The main objective of SEBI is to promote healthy and organized securities market development in India and provide protection to investors. The Government of India formally established it in 1988 and granted its statutory powers in 1992. And SEBI is the regulator for the securities market in India.
What are the main objectives of SEBI?
Investor protection – Without active investors, the capital market is useless. That is why it is essential to protect the interests of investors. Protecting the interests of investors’ means protecting them from misinformation of the company, reducing the possibility of default, etc. Thus, the top goal of SEBI (Securities and Exchange Board of India) is to provide security to investors.
The Stock Market Regulation – SEBI regulates the stock markets to ensure that adequate services are provided to all parties such as brokers, merchant bankers and other intermediaries to promote professionalism. Also, it is to ensure proper practices.
Insider Trading Checking – Insider trading refers to trading securities of a company by the individuals (such as directors, promoters, etc.) with access to non-public company information. Such individuals have access to secret information about the company. That harms the interests of common investors. Insider trading is prohibited in many countries. The argument is that other investors who have no access to information are unreasonable. SEBI has already taken significant steps to investigate insider trading.
Control over financial intermediaries – To regulate the capital market, it is essential to monitor the activities of brokers and other intermediaries closely.
Since its creation, SEBI (Securities and Exchange Board of India) has been working towards achieving its objectives with admirable enthusiasm. Progress in securities markets such as capitalization requirements, margins, setting up of clearing organizations, etc. have reduced the risk of default.
In short, the main objectives of SEBI is to protect investors, regulate stock exchanges and financial intermediaries and promote the growth and development of healthy capital markets in India.
Fair and proper functioning – SEBI is responsible for the smooth functioning of the capital market.
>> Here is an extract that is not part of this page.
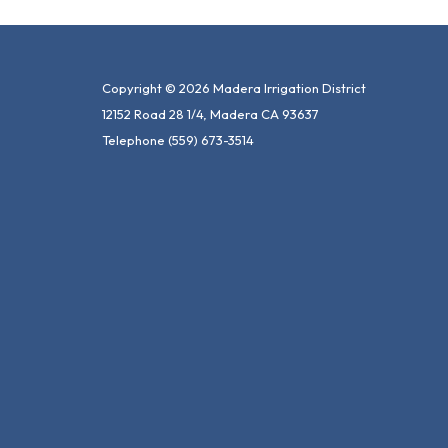
Copyright © 2026 Madera Irrigation District
12152 Road 28 1/4, Madera CA 93637
Telephone
(559) 673-3514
People started losing confidence in the stock market due to misconduct. The government felt that it is necessary to create an authority to regulate such a rule. As a result, SEBI was established by the government.
Role of SEBI-
- The board must protect the interests of investors in securities and encourage the development and regulation of the securities market through such steps as it deems necessary.
- It is regulating the stock exchange sector and any other financial markets.
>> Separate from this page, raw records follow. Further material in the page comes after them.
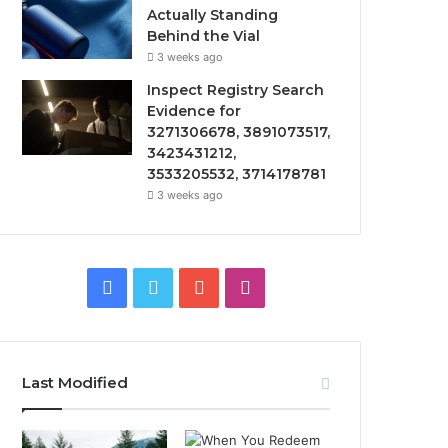
Actually Standing
Behind the Vial
3 weeks ago
Inspect Registry Search
Evidence for
3271306678, 3891073517,
3423431212,
3533205532, 3714178781
3 weeks ago
F
T
Y
I
a
w
o
n
c
i
u
s
Last Modified
e
t
T
t
b
t
u
a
- Monitor and register the activity of trustees, sub-brokers, stockbrokers, share transfer agents, issuers, merchant bankers, underwriters, portfolio managers, investment advisors and other intermediaries, who are somehow connected to the securities markets.
- To register and regulate the functioning of venture capital funds and collective investment schemes, including mutual funds.
- Self-regulatory organizations are promoted and regulated.
- Restrictions on fraud and unfair securities-related trade practices.
- Promoting investor education and training of securities market intermediaries.
- Prohibiting insider trading in securities.
- Regulation of substantial acquisition of shares and acquisition of companies.
- Calling for information from securities markets, intermediaries and other persons associated with self-regulatory organizations, stock exchanges, mutual funds, conducting inquiries and audits, inspections, undertaking inspections, undertakings.
- To perform such functions and exercise such powers as may be delegated by the Central Government under the provisions of the Securities Contracts (Regulation) Act, 1956.
- Fees or other charges for carrying out the purposes of this section.
- Conduct research for the above purposes.
- Determining other such functions.
Without prejudice to the rules, the Board may take any of the following steps in the interests of investors or the stock market, either for a pending investigation or inquiry or for such investigation or inquiry, for reasons to be reported in writing. The latter has been done. Complete: –
- Suspend the trading of any security at a recognized stock exchange.
- Restricting individuals from accessing the securities market and prohibiting anyone associated with the securities market from buying, selling, or trading securities.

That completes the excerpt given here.